As a figurative artist, I use art to confront my inner conflicts as well as those of other people, randomly represented individuals in the urban context of New Brighton, where I live. I always try to speak about the human condition rather than the individual person.
My narratives are fragmented, characters and objects isolated and stripped down.
In 2016 I took a year-long sabbatical from art-making and did a creative writing Master’s course at Rhodes University — actually I’d been writing poetry since the 1990s. When I returned to my studio in 2017 I started on a creative process which I call deviation: to seek different interpretations and directions after each discovery.
This constant rearrangement is an attempt to express the profound duality in my own life. On one hand, an oppressive anonymity pervaded by bleak circumstances; on the other, a self-possession and ownership of my own plight.

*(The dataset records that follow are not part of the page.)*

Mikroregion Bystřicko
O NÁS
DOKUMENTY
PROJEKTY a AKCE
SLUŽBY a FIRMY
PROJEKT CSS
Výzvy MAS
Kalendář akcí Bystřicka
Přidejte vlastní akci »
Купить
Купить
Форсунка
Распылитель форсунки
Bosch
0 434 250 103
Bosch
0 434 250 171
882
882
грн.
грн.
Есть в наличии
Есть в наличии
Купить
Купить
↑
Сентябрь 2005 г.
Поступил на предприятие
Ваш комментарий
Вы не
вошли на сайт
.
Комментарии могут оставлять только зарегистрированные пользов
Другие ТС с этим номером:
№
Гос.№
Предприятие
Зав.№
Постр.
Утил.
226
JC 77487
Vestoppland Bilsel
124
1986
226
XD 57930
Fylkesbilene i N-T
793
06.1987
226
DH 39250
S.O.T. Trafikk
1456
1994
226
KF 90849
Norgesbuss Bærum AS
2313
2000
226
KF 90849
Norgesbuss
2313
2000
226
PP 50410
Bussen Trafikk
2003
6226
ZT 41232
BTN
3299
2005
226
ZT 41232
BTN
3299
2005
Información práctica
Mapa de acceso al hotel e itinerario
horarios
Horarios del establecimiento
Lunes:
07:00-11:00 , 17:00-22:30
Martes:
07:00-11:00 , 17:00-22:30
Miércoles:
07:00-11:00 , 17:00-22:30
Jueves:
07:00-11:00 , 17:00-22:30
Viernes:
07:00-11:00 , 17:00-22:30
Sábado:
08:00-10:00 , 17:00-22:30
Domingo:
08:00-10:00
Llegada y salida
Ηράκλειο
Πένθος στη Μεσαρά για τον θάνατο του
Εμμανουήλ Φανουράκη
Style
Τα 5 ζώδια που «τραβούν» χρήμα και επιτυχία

I taught art at PE College between 2001 and 2007, and I continue to run art classes in the surrounding schools. If I get a suspicious reception from aloof teachers in broken schools, I resort to giving classes in my studio on weekends.

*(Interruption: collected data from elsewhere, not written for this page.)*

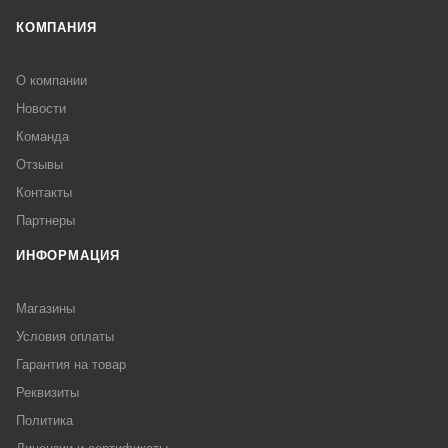
КОМПАНИЯ
О компании
Новости
Команда
Отзывы
Контакты
Партнеры
ИНФОРМАЦИЯ
Магазины
Условия оплаты
Гарантия на товар
Реквизиты
Политика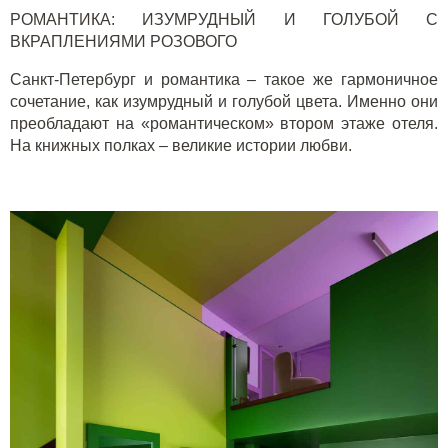
РОМАНТИКА: ИЗУМРУДНЫЙ И ГОЛУБОЙ С
ВКРАПЛЕНИЯМИ РОЗОВОГО
Санкт-Петербург и романтика – такое же гармоничное
сочетание, как изумрудный и голубой цвета. Именно они
преобладают на «романтическом» втором этаже отеля.
На книжных полках – великие истории любви.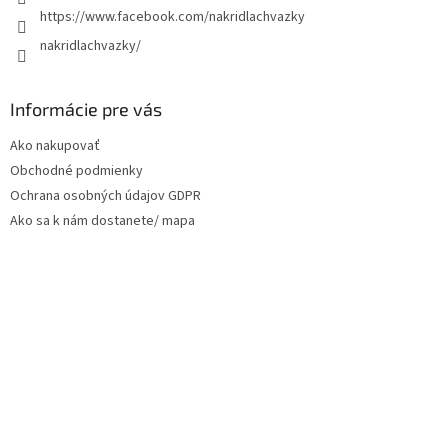
https://www.facebook.com/nakridlachvazky
nakridlachvazky/
Informácie pre vás
Ako nakupovať
Obchodné podmienky
Ochrana osobných údajov GDPR
Ako sa k nám dostanete/ mapa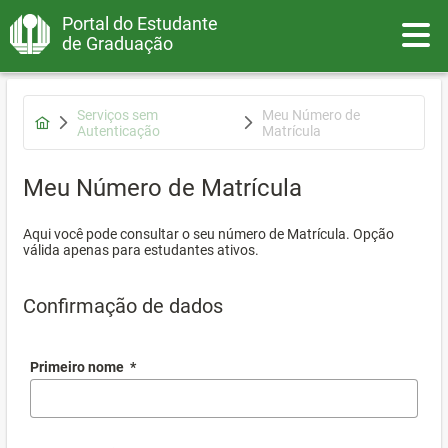
Portal do Estudante
Toggle
de Graduação
Serviços sem
Meu Número de
Autenticação
Matrícula
Meu Número de Matrícula
Aqui você pode consultar o seu número de Matrícula. Opção
válida apenas para estudantes ativos.
Confirmação de dados
Primeiro nome
*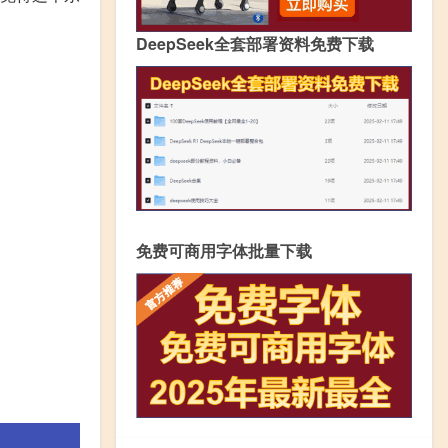
DeepSeek全套部署资料免费下载
免费可商用字体批量下载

I always learn from the many smiling faces of the young people I encounter through teaching art. This feeds into everything — art, poetry, life itself. I respect these youths for making time for learning art through the complex and brutal realities of the township.

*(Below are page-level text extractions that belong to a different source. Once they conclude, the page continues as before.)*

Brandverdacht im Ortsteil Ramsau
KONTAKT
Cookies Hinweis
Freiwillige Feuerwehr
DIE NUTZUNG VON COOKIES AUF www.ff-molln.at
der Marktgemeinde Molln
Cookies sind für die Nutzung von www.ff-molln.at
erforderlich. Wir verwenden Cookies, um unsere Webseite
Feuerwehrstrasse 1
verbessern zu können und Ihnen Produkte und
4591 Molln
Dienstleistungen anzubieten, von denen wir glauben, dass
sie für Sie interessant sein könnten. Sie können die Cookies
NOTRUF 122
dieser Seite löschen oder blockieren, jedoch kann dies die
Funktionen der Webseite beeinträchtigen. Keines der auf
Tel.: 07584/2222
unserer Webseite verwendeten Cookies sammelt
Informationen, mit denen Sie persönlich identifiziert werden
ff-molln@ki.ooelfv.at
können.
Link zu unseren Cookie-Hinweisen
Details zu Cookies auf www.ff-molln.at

My first collection of poetry was published by Deep South in 2019, titled skeptical erections. In my paintings and poems, I like to dig beneath the surface of our social reflections and find what’s hidden behind the skirt of moral values. I continue to work every day in the middle of a vicious township. All my creative work has been developed here. There is a significant randomness here that is both violent and honest. I owe to this township every step back and forth of my creative work.